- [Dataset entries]
┌──

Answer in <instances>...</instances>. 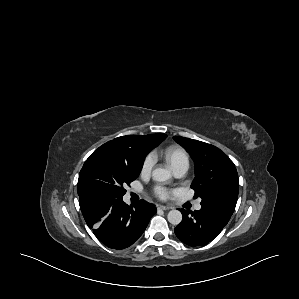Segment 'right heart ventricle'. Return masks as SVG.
I'll use <instances>...</instances> for the list:
<instances>
[{
	"label": "right heart ventricle",
	"instance_id": "e07e8e85",
	"mask_svg": "<svg viewBox=\"0 0 299 299\" xmlns=\"http://www.w3.org/2000/svg\"><path fill=\"white\" fill-rule=\"evenodd\" d=\"M164 158L166 162L170 165V167L174 170L179 166H187L189 165V156L187 152L178 146H170L165 149Z\"/></svg>",
	"mask_w": 299,
	"mask_h": 299
}]
</instances>
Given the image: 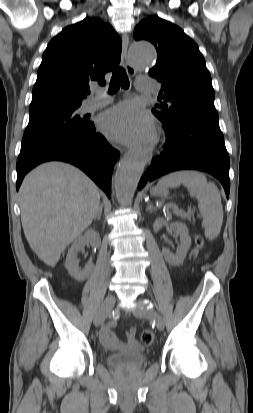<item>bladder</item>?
Listing matches in <instances>:
<instances>
[{"label": "bladder", "instance_id": "31cf9c89", "mask_svg": "<svg viewBox=\"0 0 253 413\" xmlns=\"http://www.w3.org/2000/svg\"><path fill=\"white\" fill-rule=\"evenodd\" d=\"M109 366L116 369H136L142 367L147 357L140 347L112 353L106 358Z\"/></svg>", "mask_w": 253, "mask_h": 413}]
</instances>
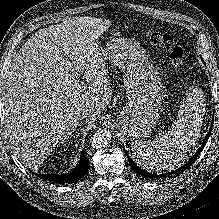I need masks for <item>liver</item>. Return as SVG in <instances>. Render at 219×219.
I'll use <instances>...</instances> for the list:
<instances>
[{
	"mask_svg": "<svg viewBox=\"0 0 219 219\" xmlns=\"http://www.w3.org/2000/svg\"><path fill=\"white\" fill-rule=\"evenodd\" d=\"M110 24L71 17L36 32L15 55L4 86V123L28 166L36 168L77 128L78 108H88L86 121L93 123L111 100L97 43Z\"/></svg>",
	"mask_w": 219,
	"mask_h": 219,
	"instance_id": "6515ba94",
	"label": "liver"
}]
</instances>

└──

- [What is needed] Please reproduce the lines exactly from the one containing "I need masks" through the last line of the data above, and keep the pictures out.

- [Exercise solution]
I need masks for <item>liver</item>. Return as SVG in <instances>. Render at 219×219.
I'll use <instances>...</instances> for the list:
<instances>
[{
	"mask_svg": "<svg viewBox=\"0 0 219 219\" xmlns=\"http://www.w3.org/2000/svg\"><path fill=\"white\" fill-rule=\"evenodd\" d=\"M110 24L71 17L36 32L15 55L4 86V123L28 166L36 168L77 128L78 108H88L86 121L93 123L111 100L97 43Z\"/></svg>",
	"mask_w": 219,
	"mask_h": 219,
	"instance_id": "6515ba94",
	"label": "liver"
}]
</instances>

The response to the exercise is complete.